The key game changer of Nykkie’s intentional life design is for this practice to be part of workplace learning and development, talent or wellbeing strategies. She’s calling on organisations to take charge of supporting intentional life design because “they really have a duty of care to their people to provide opportunity for learning and planning while they are employed. It’s too late when you lose your job, the ‘outplacement’ process is the ambulance at the bottom of the cliff.” 

And in a rapidly changing business landscape, reorienting to gig work and agile practices, the future of work isn’t much about ‘careers for life’ any longer. “Organisations need to stop pretending that it is.”

Through a combination of her study, career and personal experience, Nykkie is developing and testing out a programme she calls  “Intentional Life Design". Through a webinar she presented for the Institute of Managers and Leaders in 2020, Nykkie was shoulder tapped by one of the attendees and is now trialling a 6-month prototype programme to coach a small group of women who work for the Department of Justice in Melbourne, Australia. She’s also exploring appetite in more corporate environments and potential alignment with a healthcare provider wellbeing programme. If a recent Workplace & Salary Trends report from People2People is indicative of organisational culture climate, businesses will place much more importance on the health and wellbeing and career pathways of their people. 

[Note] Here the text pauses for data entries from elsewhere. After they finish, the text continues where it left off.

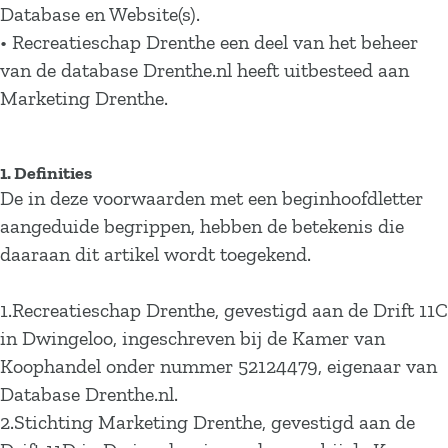
Database en Website(s).
• Recreatieschap Drenthe een deel van het beheer
van de database Drenthe.nl heeft uitbesteed aan
Marketing Drenthe.
1. Definities
De in deze voorwaarden met een beginhoofdletter
aangeduide begrippen, hebben de betekenis die
daaraan dit artikel wordt toegekend.
1.Recreatieschap Drenthe, gevestigd aan de Drift 11C
in Dwingeloo, ingeschreven bij de Kamer van
Koophandel onder nummer 52124479, eigenaar van
Database Drenthe.nl.
2.Stichting Marketing Drenthe, gevestigd aan de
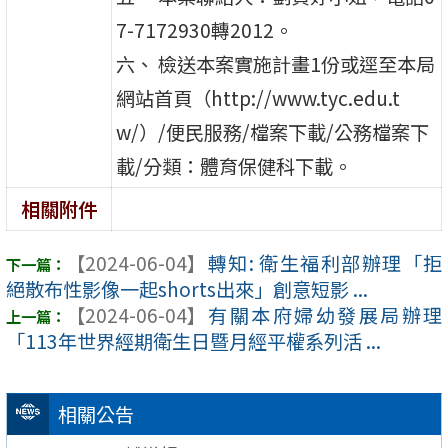
7-7172930轉2012。
六、 檢送本案實施計畫1份或逕至本局
網站首頁（http://www.tyc.edu.t
w/）/便民服務/檔案下載/公務檔案下
載/分類：體育保健科下載。
相關附件
【2024-06-04】
轉知: 衛生福利部辦理「拒
絕散布性影像一起shorts出來」創意短影 ...
【2024-06-04】
有關本府婦幼發展局辦理
「113年世界經期衛生日暨月經平權系列活 ...
相關公告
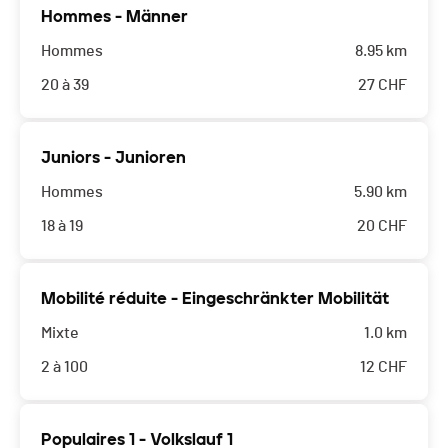
Hommes - Männer
Hommes
8.95 km
20 à 39
27
CHF
Juniors - Junioren
Hommes
5.90 km
18 à 19
20
CHF
Mobilité réduite - Eingeschränkter Mobilität
Mixte
1.0 km
2 à 100
12
CHF
Populaires 1 - Volkslauf 1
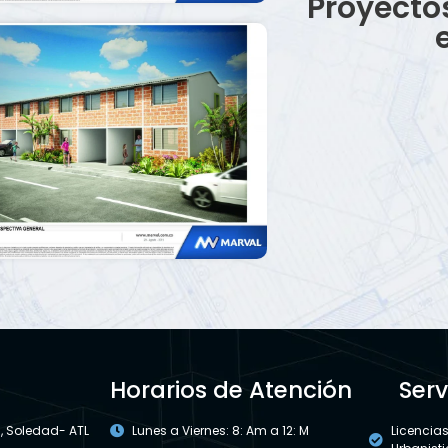
Proyecto
Horarios de Atención
Serv
 , Soledad- ATL
Lunes a Viernes: 8: Am a 12: M
Licencia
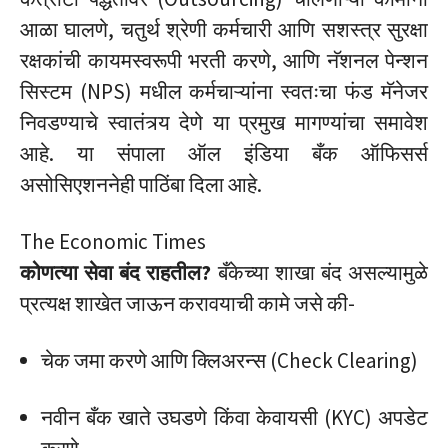
आळा घालणे, चतुर्थ श्रेणी कर्मचारी आणि सशस्त्र सुरक्षा
रक्षकांची कायमस्वरूपी भरती करणे, आणि नॅशनल पेन्शन
सिस्टम (NPS) मधील कर्मचाऱ्यांना स्वतःचा फंड मॅनेजर
निवडण्याचे स्वातंत्र्य देणे या प्रमुख मागण्यांचा समावेश
आहे.
या संपाला ऑल इंडिया बँक ऑफिसर्स
असोसिएशननेही पाठिंबा दिला आहे.
The Economic Times
कोणत्या सेवा बंद राहतील?
बँकेच्या शाखा बंद असल्यामुळे
प्रत्यक्ष शाखेत जाऊन करावयाची कामे जसे की-
चेक जमा करणे आणि क्लिअरन्स (Check Clearing)
नवीन बँक खाते उघडणे किंवा केवायसी (KYC) अपडेट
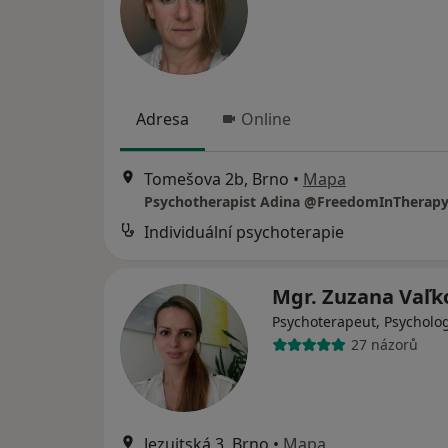
Adresa
Online
Tomešova 2b, Brno
•
Mapa
Psychotherapist Adina @FreedomInTherap
Individuální psychoterapie
Mgr. Zuzana Vaľ
Psychoterapeut, Psycholo
27 názorů
Jezuitská 3, Brno
•
Mapa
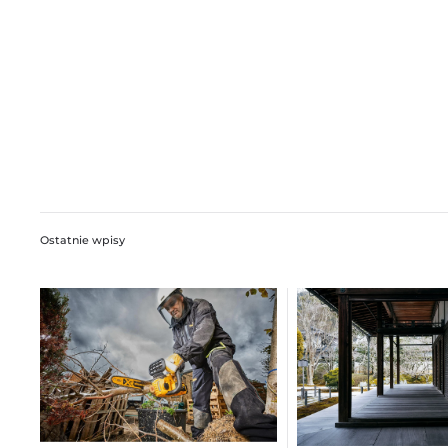
Ostatnie wpisy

This is good ground for Nykkie’s Intentional Life Design programme. She’s aware of the need to remain agile in practice so plans to shift, reshape and adapt as needs arise. That’s in tune with what her venture is about - “finding a sweet spot, recognising where we naturally sit and having an awareness of where we need to stretch to move towards, or away from, to realise what we dream for ourselves”.

So how does Nykkie feel about the future now, as a graduate of the Human Potential for the Digital Economy postgraduate certificate and creator of a life-design programme?

“Relaxed is probably a good word for it. I feel like I’ve got the core skills around what I need and I guess I’m naturally optimistic. People are smart, humans are clever, we will figure it out. It’s going to be fine but the opportunity is to step up from fine to thriving, and that’s where I think I’d really like to make a difference.”